I couldn't understand why my function does not work

Question

So this should do Luhn's algorithms needs from Harward cs50 pset1. But it has some flow in it which ı could not find. Normally the while loop's condition is not coun it 8 times but while testing it ı thought: first ı should solve the flow in functions work. Luhn's Algorithm work as the following for the ones who can't recall:

Multiply every other digit by 2, starting with the number's second-to-last digit, and then add those products' digits together.

Add the sum to the sum of the digits that weren't multiplied by 2.

If the total's last digit is 0 (or, put more formally, if the total modulo 10 is congruent to 0), the number is valid!

And that's the sample input:

That's kind of confusing, so let's try an example with David's Visa: 4003600000000014.

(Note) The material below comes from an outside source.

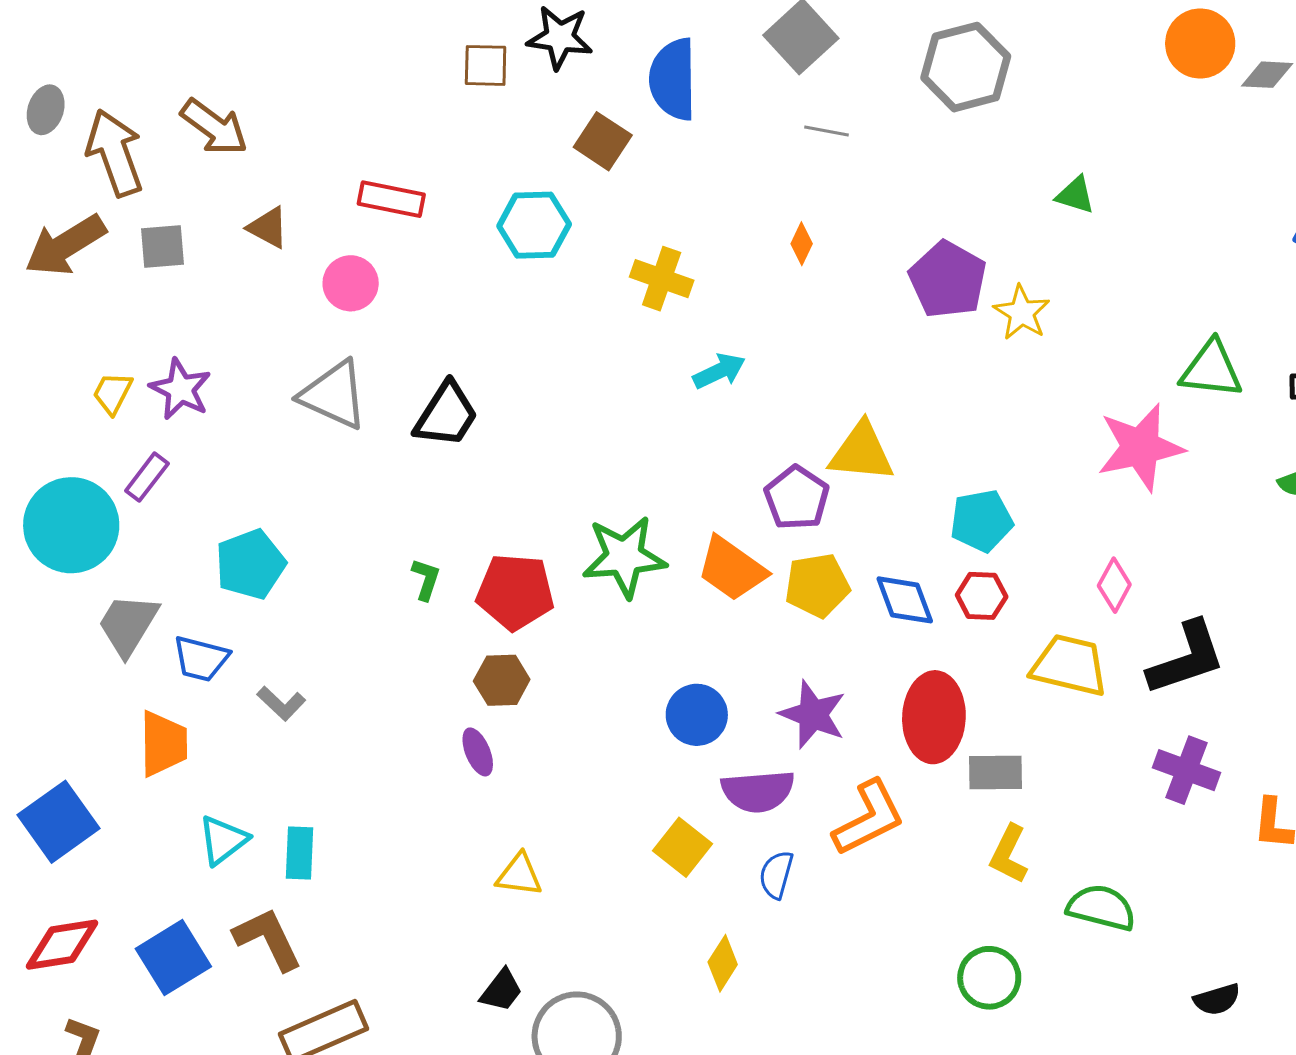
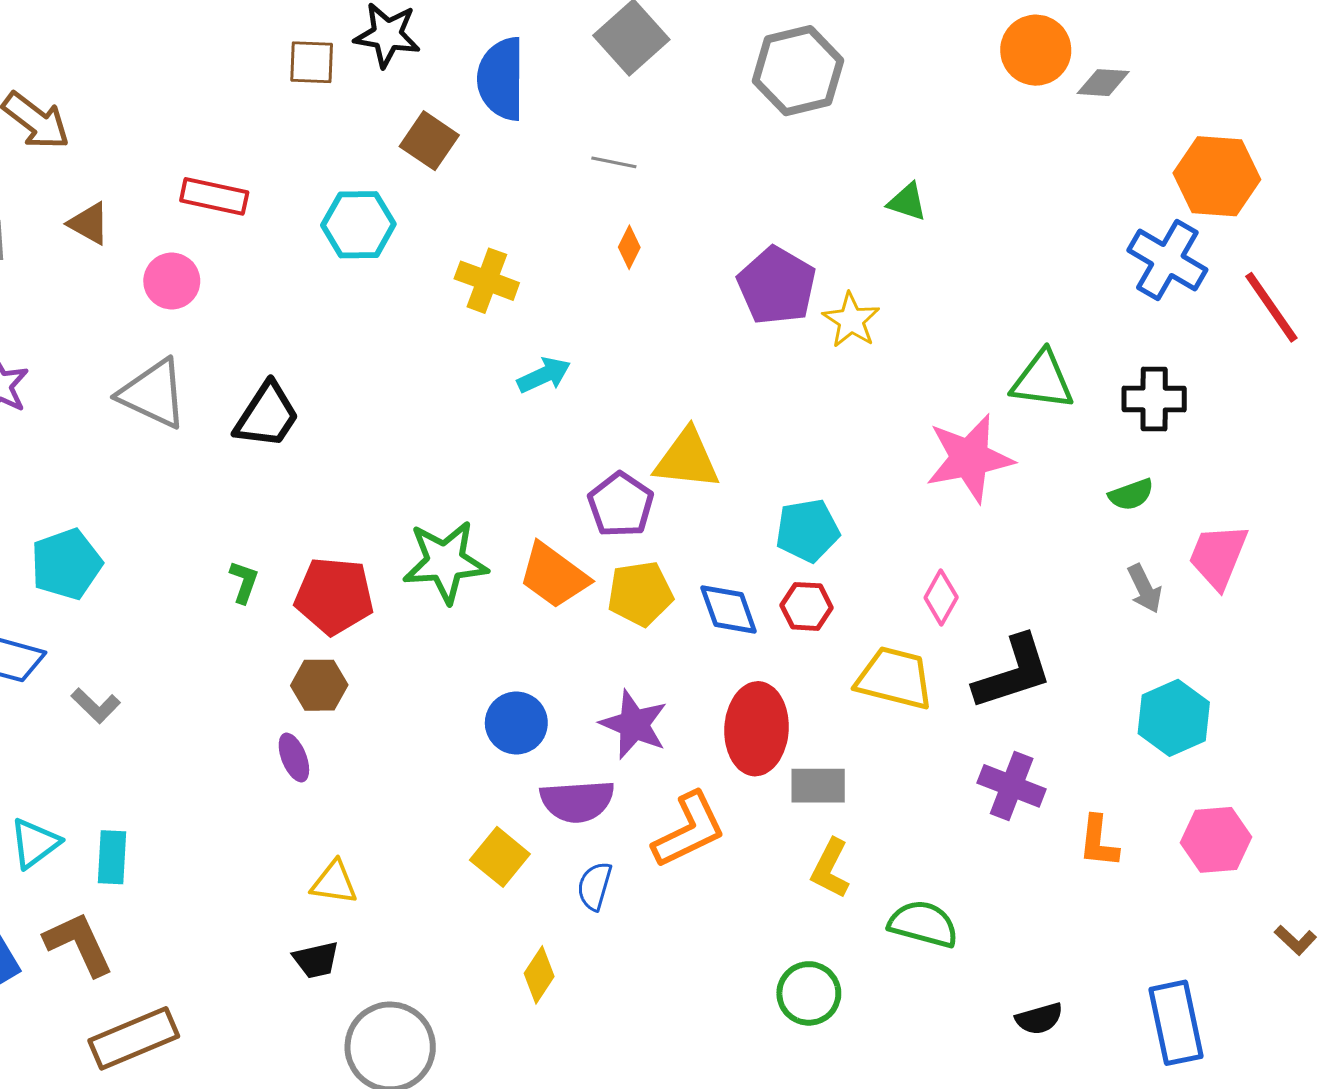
gray line: (827, 131) -> (614, 162), moved
black trapezoid: (501, 990) -> (316, 960), moved, turned 39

For the sake of discussion,

let's first underline every other digit,

starting with the number's second-to-last digit:

4003600000000014

Okay, let's multiply each of the underlined digits by 2:

1•2 + 0•2 + 0•2 + 0•2 + 0•2 + 6•2 + 0•2 + 4•2

That gives us:2 + 0 + 0 + 0 + 0 + 12 + 0 + 8

Now let's add those products' digits (ie, not the products themselves) together:

2 + 0 + 0 + 0 + 0 + 1 + 2 + 0 + 8 = 13

Now let's add that sum (13) to the sum of the digits that weren't multiplied by 2 (starting from the end):13 + 4 + 0 + 0 + 0 + 0 + 0 + 3 + 0 = 20

Yup, the last digit in that sum (20) is a 0, so David's card is legit!

And this is my function.

bool checkdigits(long long x)
{   int power();
    int checklength();
    long counter,sum,summ2,multp2,index;
    sum=0;
    summ2=0;
    index=1;
    counter=0;
while(!(counter == 8))
    {
    sum+=x/power(10,index)%10;
    multp2=(x/power(10,index))%10*2;
    if(multp2 >= 10)
    {summ2 += (multp2 % 10)+1;}
    else if(multp2 < 10)
    {summ2 += multp2 % 10;}
    index = index+2;
    counter++;
    }


if((sum + summ2)%10 == 0)
{return true;}
else
{return false;}
}

Answer 1

As Weather Vane pointed out, it's easier to use a string instead:

bool checkdigits(const char* number)
{
    long long sum1 = 0, sum2 = 0;

    for (int i = strlen(number) - 1; i >= 0; i -= 2) // single add every second
        sum1 += number[i] - '0';
    for (int i = strlen(number) - 2; i >= 0; i -= 2) // double add every other second
        sum2 += 2 * (number[i] - '0') - ((number[i] - '0') > 4 ? 9 : 0);
                                       // number > 4 => 2 * number > 10
                                       // therefore subtract 9

    return (sum1 + sum2) % 10 == 0;
}

I don't know cs50 but that should work.